Emergency departments (EDs) are essential components in healthcare systems by providing critical care to patients requiring immediate medical attention 1. ED overcrowding is characterized by an increased number of patients seeking care, resulting in long wait times, treatment delays, and reduced quality of care 2–5.
This problem persists globally 1,6 despite the differences between healthcare policies in different countries 7,8, Sweden being no exception 6,9–11. Previous studies showed a high workload for the main Swedish hospitals 12, pointing out the multifaced nature of operational errors 11,13, negative patient experience of high waiting times 14, and the decreasing availability of beds followed by an increasing of patients visiting ED 6.

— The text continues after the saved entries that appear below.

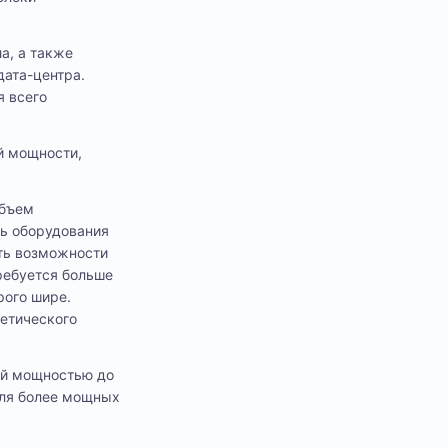
а, а также
дата-центра.
я всего
й мощности,
объем
ть оборудования
ать возможности
требуется больше
рого шире.
гетического
ей мощностью до
 Для более мощных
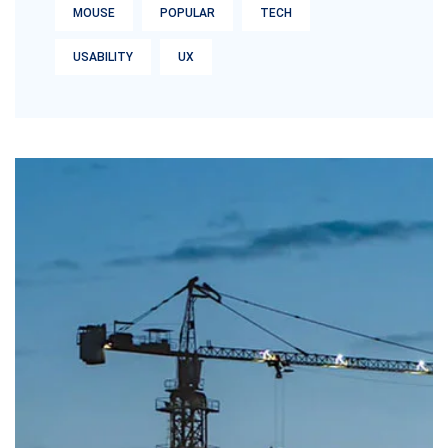
MOUSE
POPULAR
TECH
USABILITY
UX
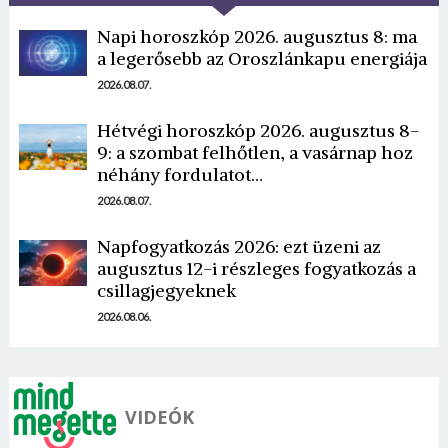
Napi horoszkóp 2026. augusztus 8: ma
a legerősebb az Oroszlánkapu energiája
2026.08.07.
Hétvégi horoszkóp 2026. augusztus 8-
9: a szombat felhőtlen, a vasárnap hoz
néhány fordulatot…
2026.08.07.
Napfogyatkozás 2026: ezt üzeni az
augusztus 12-i részleges fogyatkozás a
csillagjegyeknek
2026.08.06.
VIDEÓK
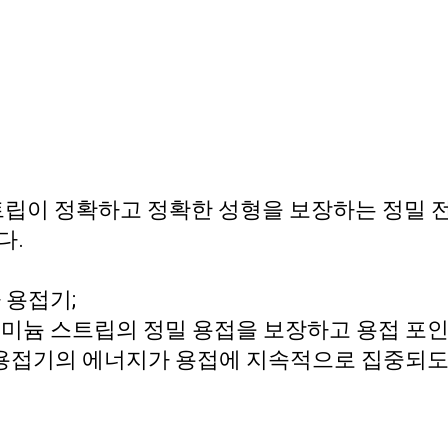
트립이 정확하고 정확한 성형을 보장하는 정밀 전
다.
 용접기;
루미늄 스트립의 정밀 용접을 보장하고 용접 포
 용접기의 에너지가 용접에 지속적으로 집중되도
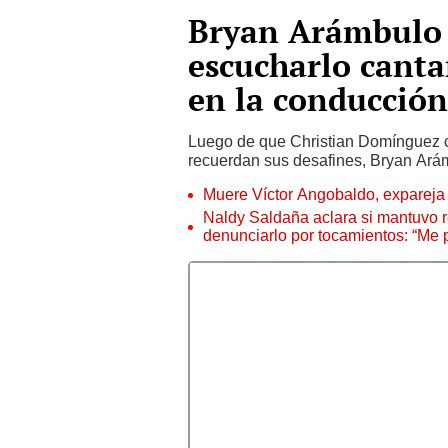
Bryan Arámbulo t
escucharlo canta
en la conducción
Luego de que Christian Domínguez 
recuerdan sus desafines, Bryan Ará
Muere Víctor Angobaldo, expareja 
Naldy Saldaña aclara si mantuvo re
denunciarlo por tocamientos: “Me 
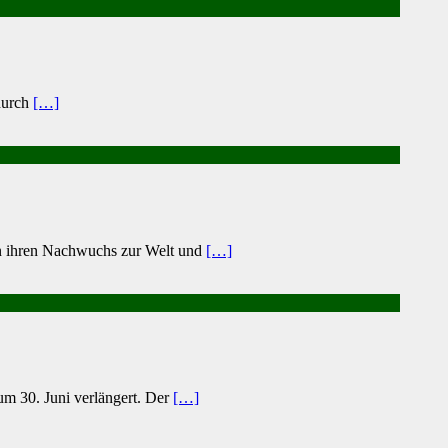
durch
[…]
en ihren Nachwuchs zur Welt und
[…]
m 30. Juni verlängert. Der
[…]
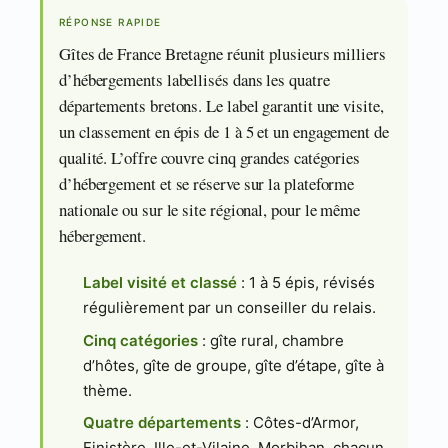
RÉPONSE RAPIDE
Gîtes de France Bretagne réunit plusieurs milliers
d’hébergements labellisés dans les quatre
départements bretons. Le label garantit une visite,
un classement en épis de 1 à 5 et un engagement de
qualité. L’offre couvre cinq grandes catégories
d’hébergement et se réserve sur la plateforme
nationale ou sur le site régional, pour le même
hébergement.
Label visité et classé
: 1 à 5 épis, révisés
régulièrement par un conseiller du relais.
Cinq catégories
: gîte rural, chambre
d’hôtes, gîte de groupe, gîte d’étape, gîte à
thème.
Quatre départements
: Côtes-d’Armor,
Finistère, Ille-et-Vilaine, Morbihan, chacun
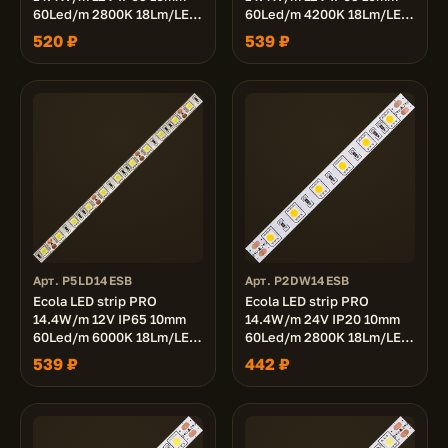
60Led/m 2800K 18Lm/LED
60Led/m 4200K 18Lm/LED
1080Lm/m светодиодная
1080Lm/m светодиодная
520 ₽
539 ₽
лента на катушке 5м.
лента на катушке 5м.
Арт. P5LD14ESB
Арт. P2DW14ESB
Ecola LED strip PRO
Ecola LED strip PRO
14.4W/m 12V IP65 10mm
14.4W/m 24V IP20 10mm
60Led/m 6000K 18Lm/LED
60Led/m 2800K 18Lm/LED
1080Lm/m светодиодная
1080Lm/m светодиодная
539 ₽
442 ₽
лента на катушке 5м.
лента на катушке 5м.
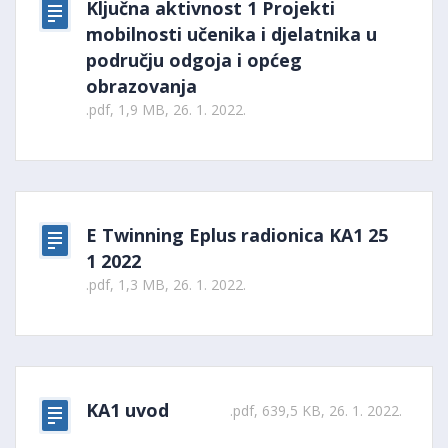
Ključna aktivnost 1 Projekti
mobilnosti učenika i djelatnika u
području odgoja i općeg
obrazovanja
.pdf, 1,9 MB, 26. 1. 2022.
E Twinning Eplus radionica KA1 25
1 2022
.pdf, 1,3 MB, 26. 1. 2022.
KA1 uvod
.pdf, 639,5 KB, 26. 1. 2022.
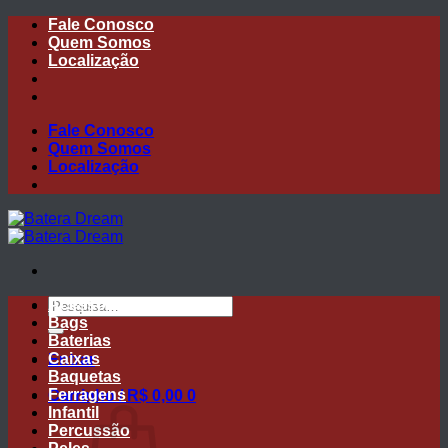
Skip
Fale Conosco
to
Quem Somos
content
Localização
Fale Conosco
Quem Somos
Localização
Pesquisar
Acessórios
por:
Bags
Baterias
Caixas
Entrar
Baquetas
Ferragens
Carrinho /
R$
0,00
0
Infantil
Percussão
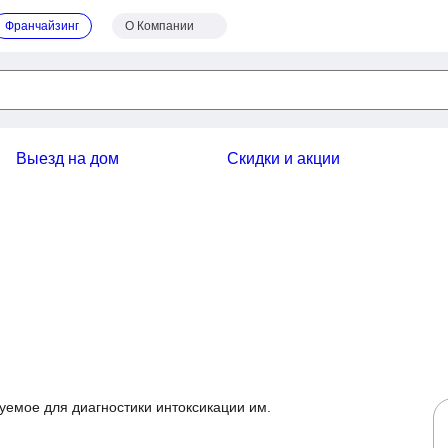
Франчайзинг
О Компании
Выезд на дом
Скидки и акции
ользуемое для диагностики интоксикации им.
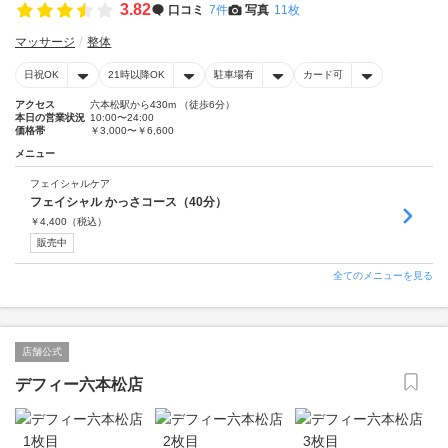
3.82
口コミ
7件
写真
11枚
マッサージ
整体
日祝OK
21時以降OK
駐車場有
カード可
アクセス
六本松駅から430m （徒歩6分）
本日の営業状況
10:00〜24:00
価格帯
￥3,000〜￥6,600
メニュー
フェイシャルケア
フェイシャル かっさコース（40分）
￥
4,400
（税込）
販売中
全てのメニューを見る
店舗公式
デフィー六本松店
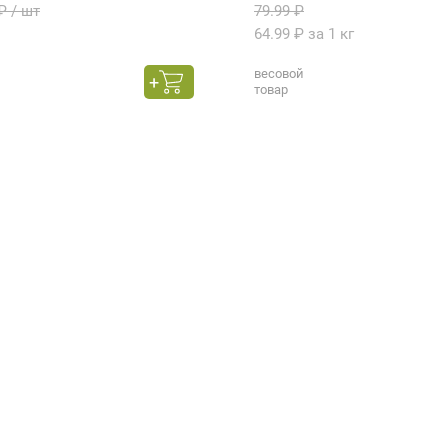
₽ / шт
79.99 ₽
64.99 ₽ за 1 кг
весовой
товар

This problem is challenging because of the complexity of the system operations and diversity of clinical profiles of the patients 15,16. Indeed, a high volume of patients visiting EDs corresponds to a wide range of medical conditions, from patients that need basic care to those with an urgent need for intervention due to the severity of the conditions, with a constrained number of resources to treat them often subjected to cost pressures 16,17.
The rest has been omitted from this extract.